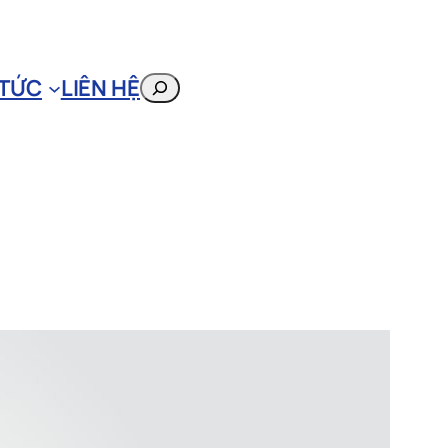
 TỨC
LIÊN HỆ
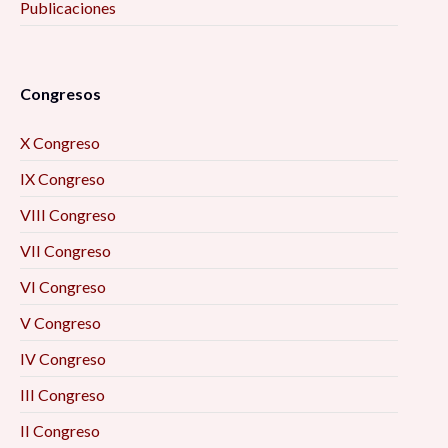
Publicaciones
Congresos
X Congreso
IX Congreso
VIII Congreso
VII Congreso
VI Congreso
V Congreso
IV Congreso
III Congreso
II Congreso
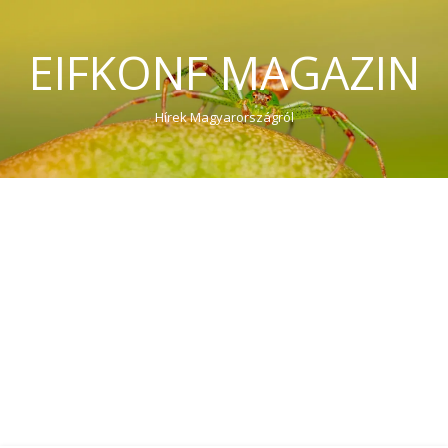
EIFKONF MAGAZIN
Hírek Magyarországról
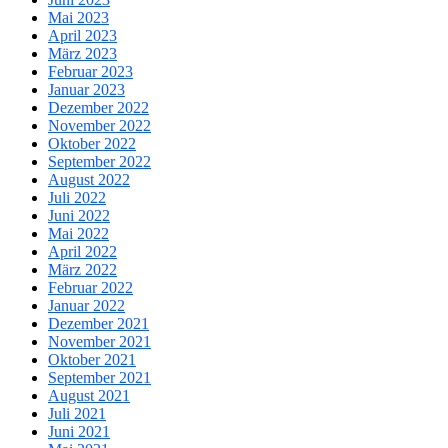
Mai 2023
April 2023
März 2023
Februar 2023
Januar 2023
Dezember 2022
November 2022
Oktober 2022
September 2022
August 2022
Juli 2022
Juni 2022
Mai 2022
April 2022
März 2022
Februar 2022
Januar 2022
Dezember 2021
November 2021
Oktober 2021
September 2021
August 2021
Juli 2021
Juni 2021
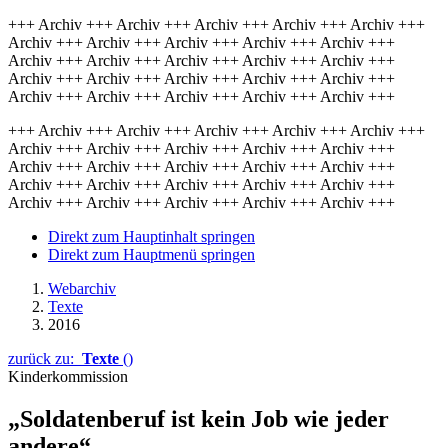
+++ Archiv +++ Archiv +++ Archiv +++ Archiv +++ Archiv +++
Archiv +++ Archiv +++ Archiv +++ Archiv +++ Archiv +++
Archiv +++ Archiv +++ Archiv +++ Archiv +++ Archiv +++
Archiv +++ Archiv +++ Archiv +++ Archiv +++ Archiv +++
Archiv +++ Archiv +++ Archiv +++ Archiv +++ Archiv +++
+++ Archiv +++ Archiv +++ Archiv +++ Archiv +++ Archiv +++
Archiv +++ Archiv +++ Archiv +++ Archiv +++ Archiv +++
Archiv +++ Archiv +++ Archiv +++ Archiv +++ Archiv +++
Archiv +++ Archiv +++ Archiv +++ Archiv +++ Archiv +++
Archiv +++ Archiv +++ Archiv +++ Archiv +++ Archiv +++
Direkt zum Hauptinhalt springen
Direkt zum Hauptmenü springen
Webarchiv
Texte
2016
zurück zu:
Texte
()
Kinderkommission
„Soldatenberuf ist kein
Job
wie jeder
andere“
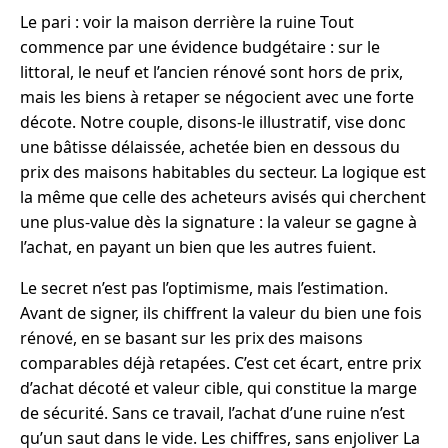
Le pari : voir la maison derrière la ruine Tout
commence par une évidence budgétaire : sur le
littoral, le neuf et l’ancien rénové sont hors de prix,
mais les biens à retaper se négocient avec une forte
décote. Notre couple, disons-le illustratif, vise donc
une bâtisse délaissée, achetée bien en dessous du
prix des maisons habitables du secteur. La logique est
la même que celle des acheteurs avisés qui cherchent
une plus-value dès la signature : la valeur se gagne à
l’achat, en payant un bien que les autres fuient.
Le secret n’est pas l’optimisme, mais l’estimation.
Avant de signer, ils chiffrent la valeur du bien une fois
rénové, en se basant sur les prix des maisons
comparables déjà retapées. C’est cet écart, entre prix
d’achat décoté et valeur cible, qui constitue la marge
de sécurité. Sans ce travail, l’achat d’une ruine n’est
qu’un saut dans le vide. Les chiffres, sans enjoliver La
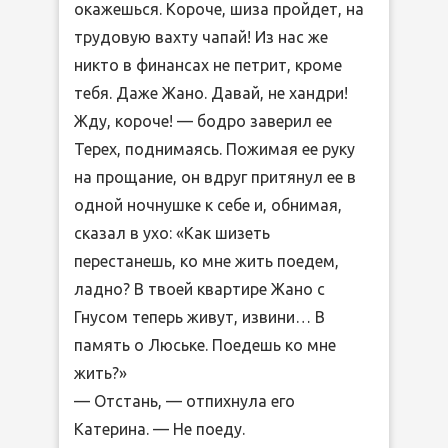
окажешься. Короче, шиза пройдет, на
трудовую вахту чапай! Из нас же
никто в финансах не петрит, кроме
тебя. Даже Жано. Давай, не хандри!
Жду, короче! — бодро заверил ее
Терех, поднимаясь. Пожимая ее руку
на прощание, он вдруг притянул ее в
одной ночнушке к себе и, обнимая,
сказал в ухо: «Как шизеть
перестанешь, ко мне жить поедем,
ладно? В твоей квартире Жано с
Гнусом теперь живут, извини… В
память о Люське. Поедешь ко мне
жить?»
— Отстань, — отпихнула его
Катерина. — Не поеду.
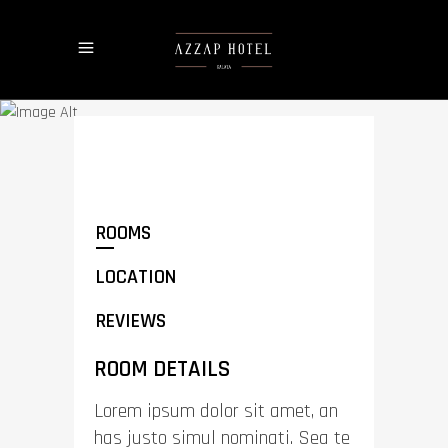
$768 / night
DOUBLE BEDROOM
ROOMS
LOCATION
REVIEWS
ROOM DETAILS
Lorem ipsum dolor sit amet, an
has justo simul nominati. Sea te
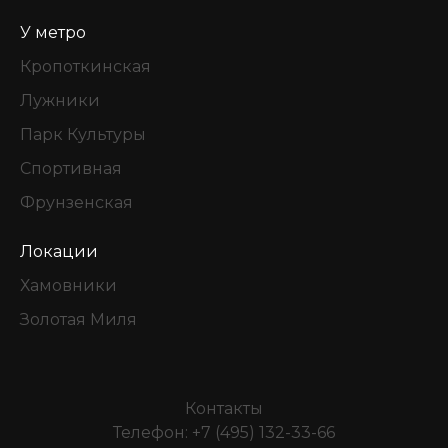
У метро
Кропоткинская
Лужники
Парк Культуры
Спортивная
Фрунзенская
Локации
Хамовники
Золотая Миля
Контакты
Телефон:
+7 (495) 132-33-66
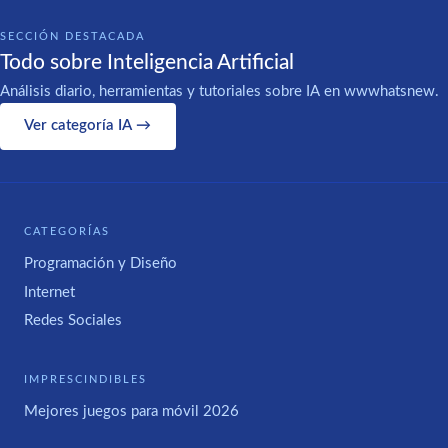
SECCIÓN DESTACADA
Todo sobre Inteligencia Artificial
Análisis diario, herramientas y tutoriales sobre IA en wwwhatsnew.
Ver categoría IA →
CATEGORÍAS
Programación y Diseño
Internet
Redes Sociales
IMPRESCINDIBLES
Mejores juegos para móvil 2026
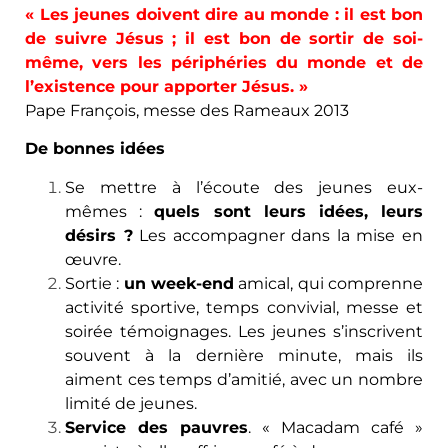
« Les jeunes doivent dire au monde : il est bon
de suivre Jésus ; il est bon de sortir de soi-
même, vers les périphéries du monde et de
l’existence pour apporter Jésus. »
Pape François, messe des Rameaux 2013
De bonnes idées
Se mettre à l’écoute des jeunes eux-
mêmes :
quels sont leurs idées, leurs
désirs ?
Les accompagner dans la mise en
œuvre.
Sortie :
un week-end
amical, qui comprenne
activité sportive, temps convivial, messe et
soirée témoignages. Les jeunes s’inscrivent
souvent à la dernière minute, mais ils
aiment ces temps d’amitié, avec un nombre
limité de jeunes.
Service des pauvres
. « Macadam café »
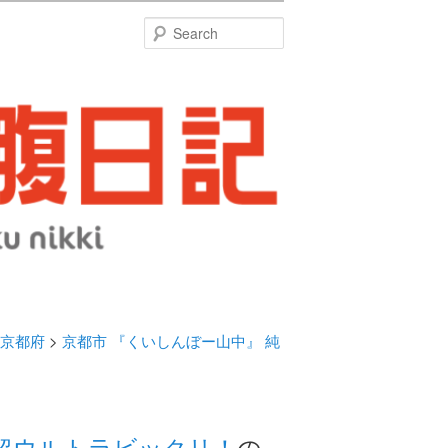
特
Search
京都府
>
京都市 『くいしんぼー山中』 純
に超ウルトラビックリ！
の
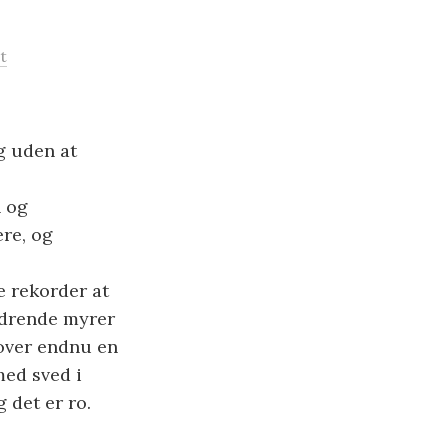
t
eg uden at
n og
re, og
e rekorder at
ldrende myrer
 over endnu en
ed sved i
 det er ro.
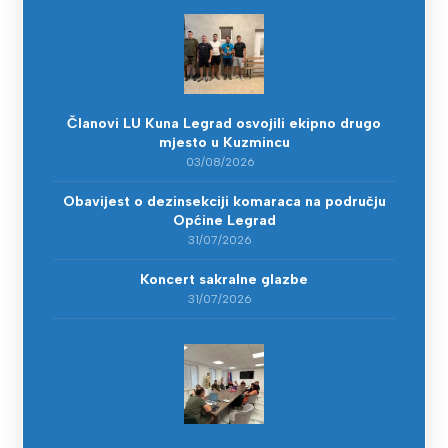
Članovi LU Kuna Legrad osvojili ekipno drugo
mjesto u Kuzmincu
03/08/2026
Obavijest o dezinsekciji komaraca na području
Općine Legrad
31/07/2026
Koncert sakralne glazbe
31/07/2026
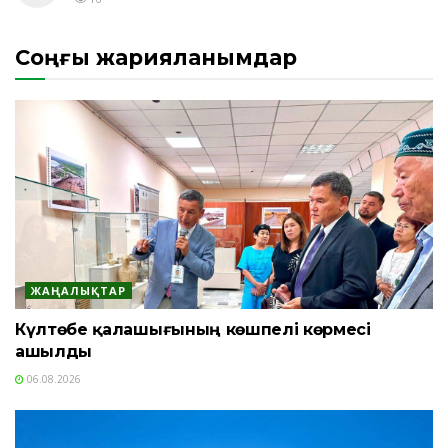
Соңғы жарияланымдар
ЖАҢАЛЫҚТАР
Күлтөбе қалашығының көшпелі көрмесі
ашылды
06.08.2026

[Aim of the task]:
What do the entries above read from the line containing "память о Люське. Поедешь ко мне" through the line containing "Парк Культуры"? Output those lines exactly, both ends included, with the pictures left out.

[Answer section]:
память о Люське. Поедешь ко мне
жить?»
— Отстань, — отпихнула его
Катерина. — Не поеду.
$768 / night
DOUBLE BEDROOM
ROOMS
LOCATION
REVIEWS
ROOM DETAILS
Lorem ipsum dolor sit amet, an
has justo simul nominati. Sea te
У метро
Кропоткинская
Лужники
Парк Культуры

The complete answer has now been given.